Vikas Khemani, president and head of wholesale capital markets, Edelweiss Capital, says the high valuations India commanded were justified as it was a balanced growth story, unlike other emerging markets that were heavily dependent either on some commodity play or exports. However, some of the pillars of this story are now looking weak.
But, this is set to change, thanks to the slowing GDP growth. For a long time, the state machinery maintained high inflation was the new normal, as India was a high-growth economy. Now, it seems that low growth could also be the new normal, as corporate profitability has been hit by rising interest costs among other cost pressures. The earnings per share of Sensex companies, which has grown at 15 per cent for the last several years, could now grow in the 9-13 per cent range, claim analysts. Anish Damania, head of institutional equities at Emkay Global, explains: “Given the growth slowdown, the market will be impacted both by earnings downgrades and multiple compressions.”

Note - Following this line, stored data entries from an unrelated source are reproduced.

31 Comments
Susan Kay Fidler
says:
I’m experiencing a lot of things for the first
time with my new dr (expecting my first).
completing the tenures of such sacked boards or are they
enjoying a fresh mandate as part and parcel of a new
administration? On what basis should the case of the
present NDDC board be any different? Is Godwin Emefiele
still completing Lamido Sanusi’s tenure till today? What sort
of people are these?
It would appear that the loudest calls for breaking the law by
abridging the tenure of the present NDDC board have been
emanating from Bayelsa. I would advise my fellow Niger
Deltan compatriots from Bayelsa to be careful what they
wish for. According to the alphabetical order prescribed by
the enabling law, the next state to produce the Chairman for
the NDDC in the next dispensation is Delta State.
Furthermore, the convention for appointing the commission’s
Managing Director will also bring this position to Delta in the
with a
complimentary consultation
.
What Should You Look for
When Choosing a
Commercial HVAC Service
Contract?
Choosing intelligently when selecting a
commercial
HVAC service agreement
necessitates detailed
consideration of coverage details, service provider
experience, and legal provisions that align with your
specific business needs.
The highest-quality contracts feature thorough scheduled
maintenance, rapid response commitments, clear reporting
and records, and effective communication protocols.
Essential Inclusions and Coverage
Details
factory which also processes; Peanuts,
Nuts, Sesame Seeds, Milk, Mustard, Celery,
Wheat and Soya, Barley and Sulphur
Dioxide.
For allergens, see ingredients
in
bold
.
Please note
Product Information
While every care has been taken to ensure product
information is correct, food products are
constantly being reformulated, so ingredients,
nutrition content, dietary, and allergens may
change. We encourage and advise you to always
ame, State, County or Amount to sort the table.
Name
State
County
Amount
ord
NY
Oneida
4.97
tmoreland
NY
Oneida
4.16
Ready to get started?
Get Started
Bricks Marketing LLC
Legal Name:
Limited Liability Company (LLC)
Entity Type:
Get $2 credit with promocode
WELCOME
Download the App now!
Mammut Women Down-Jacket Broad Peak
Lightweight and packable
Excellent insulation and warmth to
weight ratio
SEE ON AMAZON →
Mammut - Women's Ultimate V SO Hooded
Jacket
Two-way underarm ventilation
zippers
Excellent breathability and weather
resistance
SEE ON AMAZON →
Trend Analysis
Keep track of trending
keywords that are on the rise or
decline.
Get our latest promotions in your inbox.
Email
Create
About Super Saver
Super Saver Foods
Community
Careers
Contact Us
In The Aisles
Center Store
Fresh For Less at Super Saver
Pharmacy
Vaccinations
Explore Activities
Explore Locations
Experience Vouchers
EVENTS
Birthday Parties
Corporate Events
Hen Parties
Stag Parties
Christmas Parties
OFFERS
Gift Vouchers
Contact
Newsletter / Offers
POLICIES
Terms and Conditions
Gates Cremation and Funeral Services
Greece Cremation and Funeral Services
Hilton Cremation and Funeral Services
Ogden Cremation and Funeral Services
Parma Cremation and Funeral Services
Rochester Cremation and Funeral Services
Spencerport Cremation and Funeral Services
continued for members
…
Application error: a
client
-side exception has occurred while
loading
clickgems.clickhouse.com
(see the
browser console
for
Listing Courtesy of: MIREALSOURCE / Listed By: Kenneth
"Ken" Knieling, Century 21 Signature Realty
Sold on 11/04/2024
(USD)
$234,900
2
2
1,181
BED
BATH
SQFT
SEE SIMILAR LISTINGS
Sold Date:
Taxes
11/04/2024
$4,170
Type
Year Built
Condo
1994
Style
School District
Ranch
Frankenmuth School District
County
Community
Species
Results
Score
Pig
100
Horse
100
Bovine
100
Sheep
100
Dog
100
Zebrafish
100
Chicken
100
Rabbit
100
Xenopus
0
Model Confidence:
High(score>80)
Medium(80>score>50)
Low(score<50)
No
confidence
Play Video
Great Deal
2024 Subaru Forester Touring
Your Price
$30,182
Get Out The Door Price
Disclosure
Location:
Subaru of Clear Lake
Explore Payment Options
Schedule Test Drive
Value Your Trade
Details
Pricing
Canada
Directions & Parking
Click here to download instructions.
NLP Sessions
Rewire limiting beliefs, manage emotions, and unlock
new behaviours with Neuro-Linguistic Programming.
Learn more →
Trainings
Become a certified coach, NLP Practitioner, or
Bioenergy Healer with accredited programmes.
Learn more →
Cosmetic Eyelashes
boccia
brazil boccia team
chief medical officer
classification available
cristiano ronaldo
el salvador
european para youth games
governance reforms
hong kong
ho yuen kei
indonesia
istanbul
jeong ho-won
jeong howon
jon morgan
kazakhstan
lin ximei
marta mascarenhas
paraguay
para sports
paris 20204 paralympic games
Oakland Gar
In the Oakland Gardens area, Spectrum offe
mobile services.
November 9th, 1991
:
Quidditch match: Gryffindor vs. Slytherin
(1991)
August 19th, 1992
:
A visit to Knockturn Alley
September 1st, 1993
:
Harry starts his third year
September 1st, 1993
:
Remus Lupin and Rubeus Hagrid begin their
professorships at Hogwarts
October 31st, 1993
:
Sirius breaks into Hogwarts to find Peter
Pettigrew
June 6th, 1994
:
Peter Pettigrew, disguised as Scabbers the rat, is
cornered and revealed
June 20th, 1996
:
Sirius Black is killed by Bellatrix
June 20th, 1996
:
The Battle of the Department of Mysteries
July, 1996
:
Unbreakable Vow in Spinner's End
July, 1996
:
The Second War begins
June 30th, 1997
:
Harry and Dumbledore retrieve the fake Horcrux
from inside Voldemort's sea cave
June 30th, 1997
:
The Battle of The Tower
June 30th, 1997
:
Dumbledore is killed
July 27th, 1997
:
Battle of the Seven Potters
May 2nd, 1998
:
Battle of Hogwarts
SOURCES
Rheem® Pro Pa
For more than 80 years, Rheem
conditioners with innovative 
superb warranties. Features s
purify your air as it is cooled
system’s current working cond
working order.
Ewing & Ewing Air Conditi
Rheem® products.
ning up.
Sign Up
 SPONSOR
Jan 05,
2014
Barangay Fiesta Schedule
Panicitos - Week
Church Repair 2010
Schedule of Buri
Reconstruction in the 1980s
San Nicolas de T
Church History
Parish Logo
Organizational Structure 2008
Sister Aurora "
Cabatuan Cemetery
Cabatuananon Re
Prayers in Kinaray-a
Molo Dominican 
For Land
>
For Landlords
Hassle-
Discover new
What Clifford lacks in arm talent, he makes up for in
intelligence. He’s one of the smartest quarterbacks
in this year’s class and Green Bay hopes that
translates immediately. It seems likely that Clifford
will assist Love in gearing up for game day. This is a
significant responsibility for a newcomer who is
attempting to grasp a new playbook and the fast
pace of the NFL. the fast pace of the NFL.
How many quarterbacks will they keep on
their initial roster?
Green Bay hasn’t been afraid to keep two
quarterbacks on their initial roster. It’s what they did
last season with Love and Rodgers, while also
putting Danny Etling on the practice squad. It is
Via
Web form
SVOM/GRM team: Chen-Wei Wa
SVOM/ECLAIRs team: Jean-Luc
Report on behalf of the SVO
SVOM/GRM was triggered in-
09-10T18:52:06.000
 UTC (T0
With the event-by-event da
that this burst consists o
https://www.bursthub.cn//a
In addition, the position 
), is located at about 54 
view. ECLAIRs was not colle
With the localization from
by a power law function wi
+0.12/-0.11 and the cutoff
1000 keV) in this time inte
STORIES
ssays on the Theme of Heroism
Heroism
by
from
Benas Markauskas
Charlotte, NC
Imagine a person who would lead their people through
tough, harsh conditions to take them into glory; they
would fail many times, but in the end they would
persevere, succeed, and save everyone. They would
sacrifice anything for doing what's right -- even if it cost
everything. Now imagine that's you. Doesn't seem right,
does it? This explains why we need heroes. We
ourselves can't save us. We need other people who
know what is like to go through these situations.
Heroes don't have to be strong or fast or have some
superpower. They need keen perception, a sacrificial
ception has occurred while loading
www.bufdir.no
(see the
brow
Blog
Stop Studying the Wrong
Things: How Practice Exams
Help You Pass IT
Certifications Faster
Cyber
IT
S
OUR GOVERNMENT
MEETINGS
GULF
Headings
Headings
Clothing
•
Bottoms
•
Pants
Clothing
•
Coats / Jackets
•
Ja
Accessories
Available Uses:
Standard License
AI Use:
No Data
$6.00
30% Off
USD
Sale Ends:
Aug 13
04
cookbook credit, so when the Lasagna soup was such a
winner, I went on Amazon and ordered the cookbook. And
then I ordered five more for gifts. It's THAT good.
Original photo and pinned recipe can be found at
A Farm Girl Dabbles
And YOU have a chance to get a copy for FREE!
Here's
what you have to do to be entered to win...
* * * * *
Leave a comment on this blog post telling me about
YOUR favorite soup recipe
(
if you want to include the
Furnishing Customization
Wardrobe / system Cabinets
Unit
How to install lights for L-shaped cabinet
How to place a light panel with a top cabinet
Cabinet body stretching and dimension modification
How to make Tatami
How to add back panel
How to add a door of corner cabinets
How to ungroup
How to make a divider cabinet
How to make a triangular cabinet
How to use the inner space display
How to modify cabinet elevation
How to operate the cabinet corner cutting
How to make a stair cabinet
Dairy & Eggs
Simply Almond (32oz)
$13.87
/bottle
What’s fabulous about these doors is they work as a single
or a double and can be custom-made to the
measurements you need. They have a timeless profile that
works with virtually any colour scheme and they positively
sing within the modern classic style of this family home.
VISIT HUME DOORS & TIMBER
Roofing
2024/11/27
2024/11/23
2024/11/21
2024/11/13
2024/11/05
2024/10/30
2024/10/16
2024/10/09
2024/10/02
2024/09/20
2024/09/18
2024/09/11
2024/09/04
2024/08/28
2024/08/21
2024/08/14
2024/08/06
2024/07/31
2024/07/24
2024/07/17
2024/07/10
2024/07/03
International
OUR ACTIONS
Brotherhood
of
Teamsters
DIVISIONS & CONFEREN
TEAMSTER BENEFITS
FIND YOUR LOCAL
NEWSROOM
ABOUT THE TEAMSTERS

The timing couldn’t be worse for this slowdown, which has as much to do with domestic issues, as it has with the global headwinds. Even as the government maintains that there is no policy paralysis, brokerages and economists are fast downgrading their GDP growth forecasts for FY12 and FY13. In a note, Deutsche Bank says: “While we note a trend GDP growth rate of 8-9 per cent has been embedded in investor expectations of India’s earnings growth/return on equity trajectory, policy uncertainties, conflicting demands and compulsions of a popular democracy on the government and India Inc’s growing discouragement are increasing the risk of India’s medium-term GDP trajectory slowing to around seven per cent.” Macquarie’s Tanvi Gupta Jain’s GDP forecast for FY13 is 6.9 per cent.
To make matters worse, private sector investments have come to a near-standstill. A report by Dhanlaxmi Bank on capital formation explains that India will find it difficult to return to a high growth trajectory if investments don’t increase.
The report says: “Achieving a sustainable nine per cent GDP growth rate has become a difficult task with stagnant investment rates. Assuming that capital productivity remains unchanged at 4.5, achieving nine per cent annual growth rate requires an investment at 40.5 per cent of GDP.”
Given the new normal for GDP growth, which could hover around 7 to 7.5 per cent in the medium term, equity strategists expect the average PE multiple of the market to average around 14 times. So far, 14 times PE has been considered an attractive level, but now this lower band of PE will be the new normal for Indian equities.